The Offer is not subject to a financing condition. The obligation of Purchaser to accept for payment and pay for Shares validly tendered (and not withdrawn) pursuant to the Offer is subject to, among other conditions set forth in Section 15 of the Offer to Purchase, the Minimum Condition (as defined in the Offer to Purchase), which is summarized below. In addition, Purchaser will not be required to accept for payment and, subject to any applicable rules and regulations of the Securities and Exchange Commission (the “SEC”), will not be obligated to pay for, and may delay the acceptance for payment of or payment for, any Shares validly tendered (and not withdrawn) pursuant to the Offer in the event that (i) a Company Material Adverse Effect (as defined in Section 11of the Offer to Purchase) has occurred; (ii) certain of the Company’s representations and warranties regarding its capitalization are not accurate in all respects as of the date of the Merger Agreement, and are not accurate in all respects at and as of immediately prior to the scheduled expiration of the Offer, as if made as of the date of such scheduled expiration (other than such inaccuracies as to the equity capitalization of the Company that do not, individually or in the aggregate, increase the aggregate consideration required to be paid by Parent or Purchaser under the Merger Agreement by more than a de minimis amount); (iii) certain of the Company’s representations and warranties regarding its capitalization, its corporate authority to enter into, and due authorization of, the Merger Agreement, finders and brokers and the inapplicability of takeover laws are not accurate, in all material respects, as of the date of the Merger Agreement or immediately prior to the scheduled expiration of the Offer; (iv) any the Company’s other representations or warranties in the Merger Agreement are not accurate as of the date of the Merger Agreement or immediately prior to the scheduled expiration of the Offer such that it causes a Company Material Adverse Effect; (v) the Company has not performed or complied, in all material respects, any of its covenants or obligations that the Company is required to comply with or to perform under the Merger Agreement prior to the scheduled expiration of the Offer or (vi) the waiting period under the Hart-Scott-Rodino Antitrust Improvements Act of 1976 applicable to the Offer and the Merger has not expired or been terminated.
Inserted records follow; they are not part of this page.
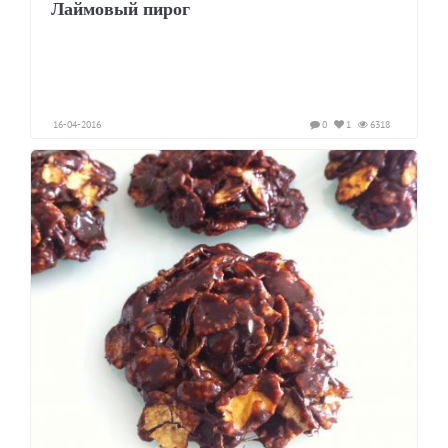
Лаймовый пирог
16-04-2016
0
1
6318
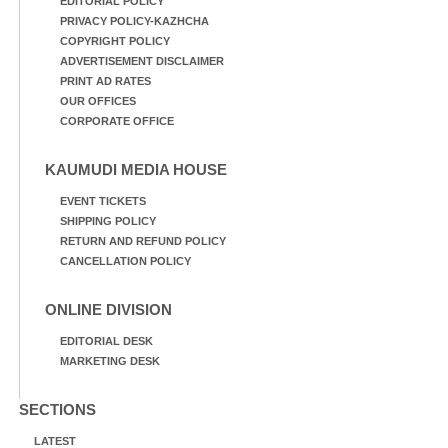
EDITORIAL POLICY
PRIVACY POLICY-KAZHCHA
COPYRIGHT POLICY
ADVERTISEMENT DISCLAIMER
PRINT AD RATES
OUR OFFICES
CORPORATE OFFICE
KAUMUDI MEDIA HOUSE
EVENT TICKETS
SHIPPING POLICY
RETURN AND REFUND POLICY
CANCELLATION POLICY
ONLINE DIVISION
EDITORIAL DESK
MARKETING DESK
SECTIONS
LATEST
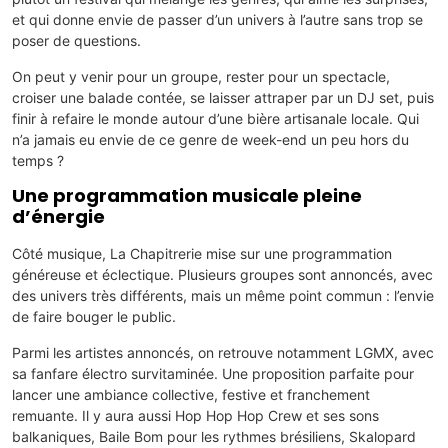
et qui donne envie de passer d’un univers à l’autre sans trop se
poser de questions.
On peut y venir pour un groupe, rester pour un spectacle,
croiser une balade contée, se laisser attraper par un DJ set, puis
finir à refaire le monde autour d’une bière artisanale locale. Qui
n’a jamais eu envie de ce genre de week-end un peu hors du
temps ?
Une programmation musicale pleine
d’énergie
Côté musique, La Chapitrerie mise sur une programmation
généreuse et éclectique. Plusieurs groupes sont annoncés, avec
des univers très différents, mais un même point commun : l’envie
de faire bouger le public.
Parmi les artistes annoncés, on retrouve notamment LGMX, avec
sa fanfare électro survitaminée. Une proposition parfaite pour
lancer une ambiance collective, festive et franchement
remuante. Il y aura aussi Hop Hop Hop Crew et ses sons
balkaniques, Baile Bom pour les rythmes brésiliens, Skalopard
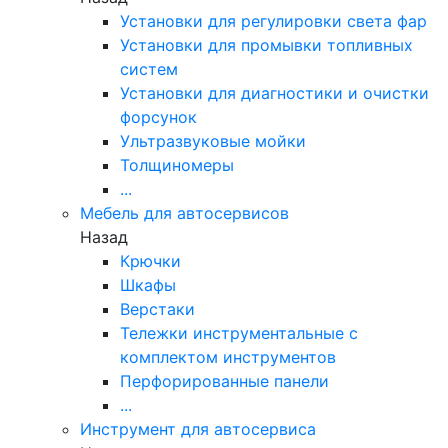
Установки для регулировки света фар
Установки для промывки топливных
систем
Установки для диагностики и очистки
форсунок
Ультразвуковые мойки
Толщиномеры
...
Мебель для автосервисов
Назад
Крючки
Шкафы
Верстаки
Тележки инструментальные с
комплектом инструментов
Перфорированные панели
...
Инструмент для автосервиса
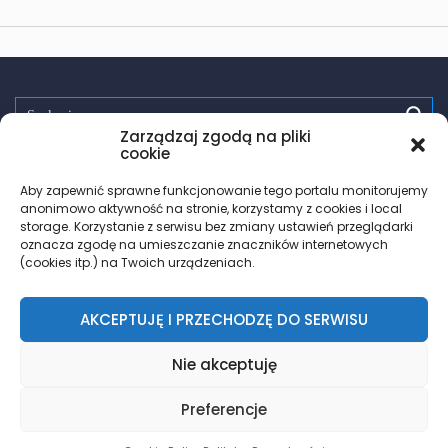
Zarządzaj zgodą na pliki
Spróbuj:
randki
wsparcie
pomoc
zdrowie
testy hiv
cookie
PrEP
trans
les
Aby zapewnić sprawne funkcjonowanie tego portalu monitorujemy
anonimowo aktywność na stronie, korzystamy z cookies i local
storage. Korzystanie z serwisu bez zmiany ustawień przeglądarki
oznacza zgodę na umieszczanie znaczników internetowych
(cookies itp.) na Twoich urządzeniach.
AKCEPTUJĘ I PRZECHODZĘ DO SERWISU
© 2018 – 2026 Znajdz.lgbt
Nie akceptuję
Zasady korzystania
| Polityka prywatności
| Rodo
Preferencje
DO GÓRY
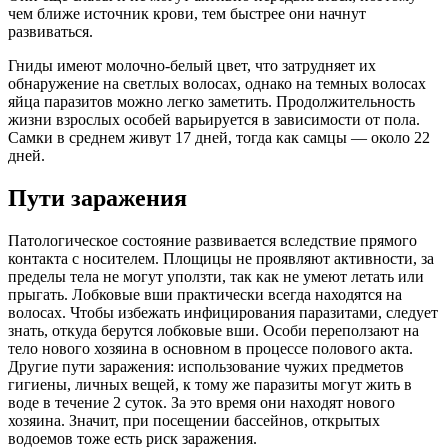
чем ближе источник крови, тем быстрее они начнут
развиваться.
Гниды имеют молочно-белый цвет, что затрудняет их
обнаружение на светлых волосах, однако на темных волосах
яйца паразитов можно легко заметить. Продолжительность
жизни взрослых особей варьируется в зависимости от пола.
Самки в среднем живут 17 дней, тогда как самцы — около 22
дней.
Пути заражения
Патологическое состояние развивается вследствие прямого
контакта с носителем. Площицы не проявляют активности, за
пределы тела не могут уползти, так как не умеют летать или
прыгать. Лобковые вши практически всегда находятся на
волосах. Чтобы избежать инфицирования паразитами, следует
знать, откуда берутся лобковые вши. Особи переползают на
тело нового хозяина в основном в процессе полового акта.
Другие пути заражения: использование чужих предметов
гигиены, личных вещей, к тому же паразиты могут жить в
воде в течение 2 суток. За это время они находят нового
хозяина. Значит, при посещении бассейнов, открытых
водоемов тоже есть риск заражения.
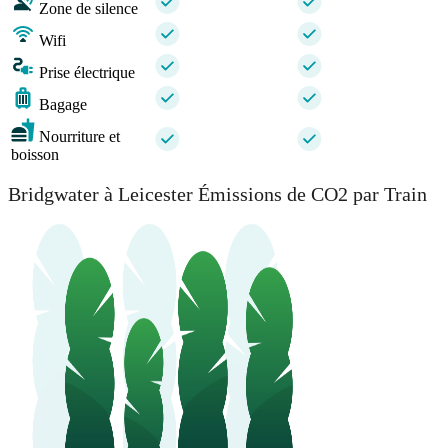
Zone de silence
Wifi
Prise électrique
Bagage
Nourriture et
boisson
Bridgwater à Leicester Émissions de CO2 par Train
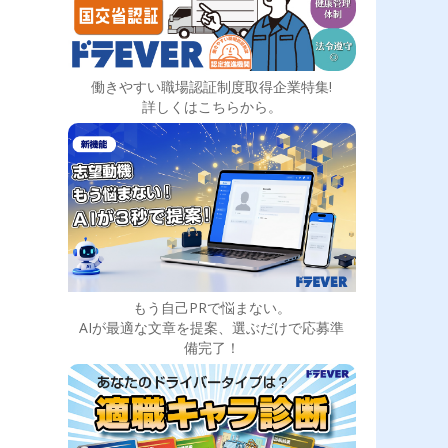
働きやすい職場認証制度取得企業特集!
詳しくはこちらから。
もう自己PRで悩まない。
AIが最適な文章を提案、選ぶだけで応募準
備完了！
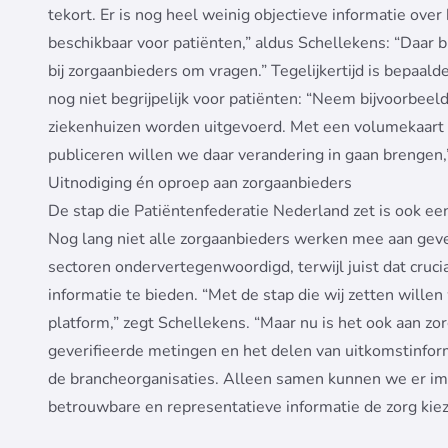
tekort. Er is nog heel weinig objectieve informatie ove
beschikbaar voor patiënten,” aldus Schellekens: “Daar 
bij zorgaanbieders om vragen.” Tegelijkertijd is bepaal
nog niet begrijpelijk voor patiënten: “Neem bijvoorbeel
ziekenhuizen worden uitgevoerd. Met een volumekaart 
publiceren willen we daar verandering in gaan brengen,
Uitnodiging én oproep aan zorgaanbieders
De stap die Patiëntenfederatie Nederland zet is ook een 
Nog lang niet alle zorgaanbieders werken mee aan geve
sectoren ondervertegenwoordigd, terwijl juist dat cruc
informatie te bieden. “Met de stap die wij zetten will
platform,” zegt Schellekens. “Maar nu is het ook aan zor
geverifieerde metingen en het delen van uitkomstinfor
de brancheorganisaties. Alleen samen kunnen we er im
betrouwbare en representatieve informatie de zorg kiez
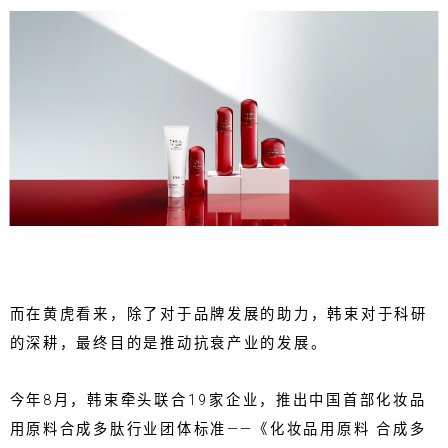
而在黄虎看来，除了对于品牌发展的助力，韩束对于科研
的深耕，最终目的是推动抗衰产业的发展。
今年8月，韩束牵头联合19家企业，推出中国首部化妆品
用原料合成多肽行业团体标准——《化妆品用原料 合成多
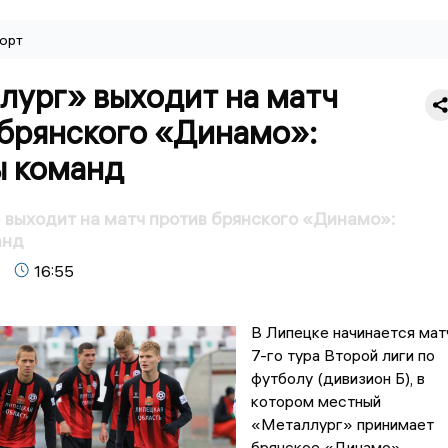
орт
лург» выходит на матч
 брянского «Динамо»:
ы команд
выходит на матч против брянского «Динамо»:
анд
16:55
В Липецке начинается мат
7-го тура Второй лиги по
футболу (дивизион Б), в
котором местный
«Металлург» принимает
брянское «Динамо».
The Minimum Condition requires that there shall be validly tendered (and not validly withdrawn) by 11:59 P.M., New York City time, on the Expiration Date (as defined below), a number of Shares (excluding Shares tendered pursuant to guaranteed delivery procedures that have not yet been delivered in full settlement or satisfaction of such guarantee) that, when added to the Shares then owned by Purchaser, would represent one Share more than one half of all Shares outstanding immediately prior to the first time as of which Purchaser irrevocably accepts any Shares for payment pursuant to the Offer (the “Offer Acceptance Time”) (for the avoidance of doubt, including in the number of Shares outstanding immediately prior to the Offer Acceptance Time to the extent that the Company has received a valid notice of conversion or exercise with respect to any outstanding options prior to the Offer Acceptance Time, the Shares issuable upon conversion of such options).
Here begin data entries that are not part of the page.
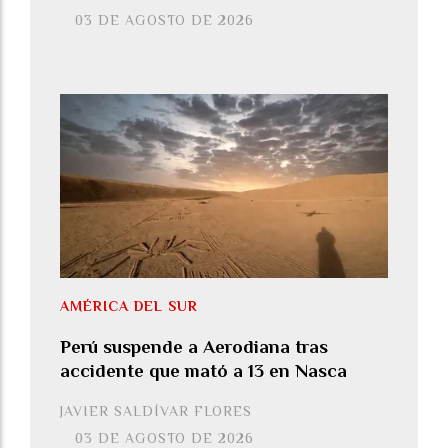
03 DE AGOSTO DE 2026
AMÉRICA DEL SUR
Perú suspende a Aerodiana tras
accidente que mató a 13 en Nasca
JAVIER SALDÍVAR FLORES
03 DE AGOSTO DE 2026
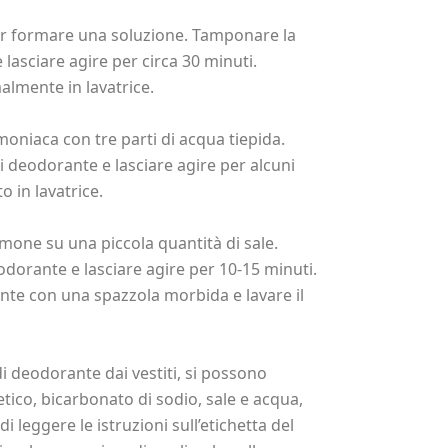
er formare una soluzione. Tamponare la
lasciare agire per circa 30 minuti.
almente in lavatrice.
niaca con tre parti di acqua tiepida.
 deodorante e lasciare agire per alcuni
o in lavatrice.
imone su una piccola quantità di sale.
odorante e lasciare agire per 10-15 minuti.
nte con una spazzola morbida e lavare il
di deodorante dai vestiti, si possono
etico, bicarbonato di sodio, sale e acqua,
 leggere le istruzioni sull’etichetta del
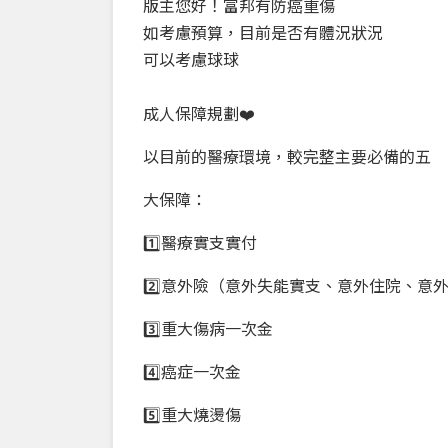
版主您好！富邦有防癌重傷
如考慮預算，目前是否有體況狀況
可以考慮球球
成人保障規劃❤️
以目前的醫療環境，較完整主要必備的五
大保障：
1️⃣醫療實支實付
2️⃣意外險（意外失能實支、意外住院、意
3️⃣重大傷病一次金
4️⃣癌症一次金
5️⃣重大燒燙傷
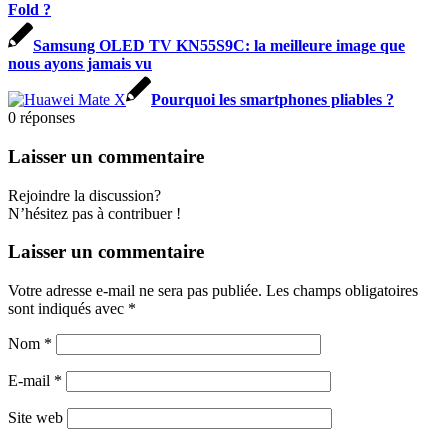
Fold ?
Samsung OLED TV KN55S9C: la meilleure image que
nous ayons jamais vu
Pourquoi les smartphones pliables ?
0
réponses
Laisser un commentaire
Rejoindre la discussion?
N’hésitez pas à contribuer !
Laisser un commentaire
Votre adresse e-mail ne sera pas publiée.
Les champs obligatoires
sont indiqués avec
*
Nom
*
E-mail
*
Site web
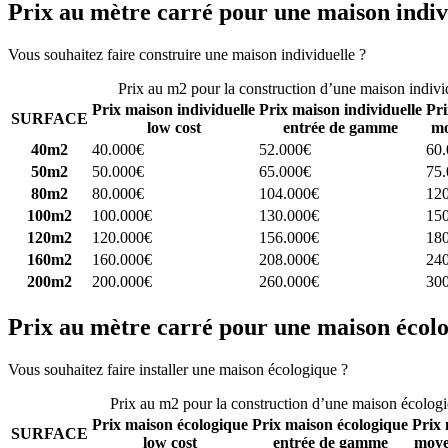
Prix au mètre carré pour une maison indiv
Vous souhaitez faire construire une maison individuelle ?
Comparez 4 
Prix au m2 pour la construction d’une maison indivi
Prix maison individuelle
Prix maison individuelle
Pri
SURFACE
low cost
entrée de gamme
mo
40m2
40.000€
52.000€
60
50m2
50.000€
65.000€
75
80m2
80.000€
104.000€
12
100m2
100.000€
130.000€
15
120m2
120.000€
156.000€
18
160m2
160.000€
208.000€
24
200m2
200.000€
260.000€
30
Prix au mètre carré pour une maison écol
Vous souhaitez faire installer une maison écologique ?
Comparez 4 con
Prix au m2 pour la construction d’une maison écolog
Prix maison écologique
Prix maison écologique
Prix 
SURFACE
low cost
entrée de gamme
moye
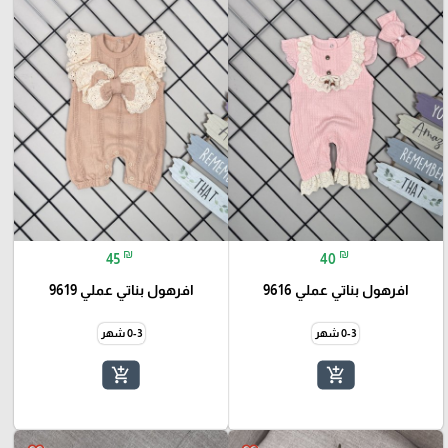
₪
₪
45
40
افرهول بناتي عملي 9616
افرهول بناتي عملي 9619
0-3 شهر
0-3 شهر
add_shopping_cart
add_shopping_cart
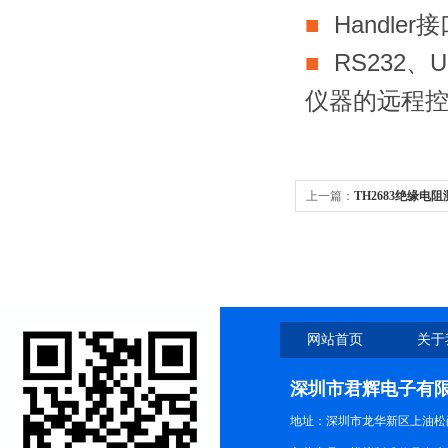
■
Handle
■
RS232、
仪器的远程
上一篇：
TH2683绝缘电
网站首页
关于
深圳市君辉电子有
地址：深圳市龙华新区上油松尚游公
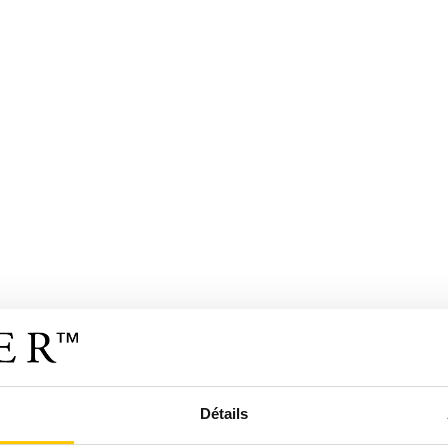
Détails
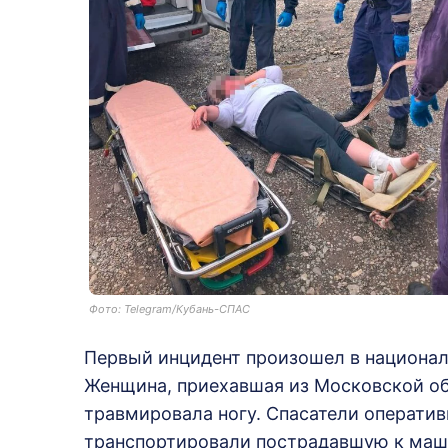
Фото: Telegram/Кубань-СПАС
Первый инцидент произошел в национал
Женщина, приехавшая из Московской об
травмировала ногу. Спасатели оператив
транспортировали пострадавшую к маш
The term “Expiration Date” means April 20, 2018, unless the expiration of the Offer is extended to a subsequent date in accordance with the terms of the Merger Agreement, in which event the term “Expiration Date” means such subsequent date.
The Board of Directors of the Company (the “Company Board”) has unanimously: (i) determined that the Merger Agreement and the transactions contemplated thereby, including the Offer and the Merger, are advisable and fair to and in the best interests of the Company’s stockholders; and (ii) approved and declared advisable the Merger Agreement and transactions contemplated thereby, including the Offer and the Merger, in accordance with the requirements of the DGCL.The Company Board unanimously recommends that the holders of Shares accept the Offer and tender their Shares to Purchaser pursuant to the Offer.
The Merger Agreement provides that (i) if, as of the scheduled Expiration Date, any Offer Condition is not then satisfied and has not been waived, Purchaser shall extend the Offer on one or more occasions, for successive periods of up to 10 business days, or such other period as may be agreed by Parent and the Company, to permit such Offer Condition to be satisfied and (ii) Purchaser shall extend the Offer from time to time for any minimum period required by law, interpretation or position of the SEC or its staff or Nasdaq or its staff applicable to the Offer;. The Merger Agreement provides that Purchaser will neither be permitted nor required to extend the Offer to a date later than the End Date. The “End Date” means September 7, 2018 (or, if extended pursuant to the terms and conditions of the Merger Agreement, March 11, 2019), as provided in the Merger Agreement.
If the Offer is consummated, Purchaser does not anticipate seeking the approval of the Company’s remaining stockholders before effecting the Merger. The Merger will be completed under Section 251(h) of the DGCL, which section of the DGCL does not require a vote or further action by stockholders.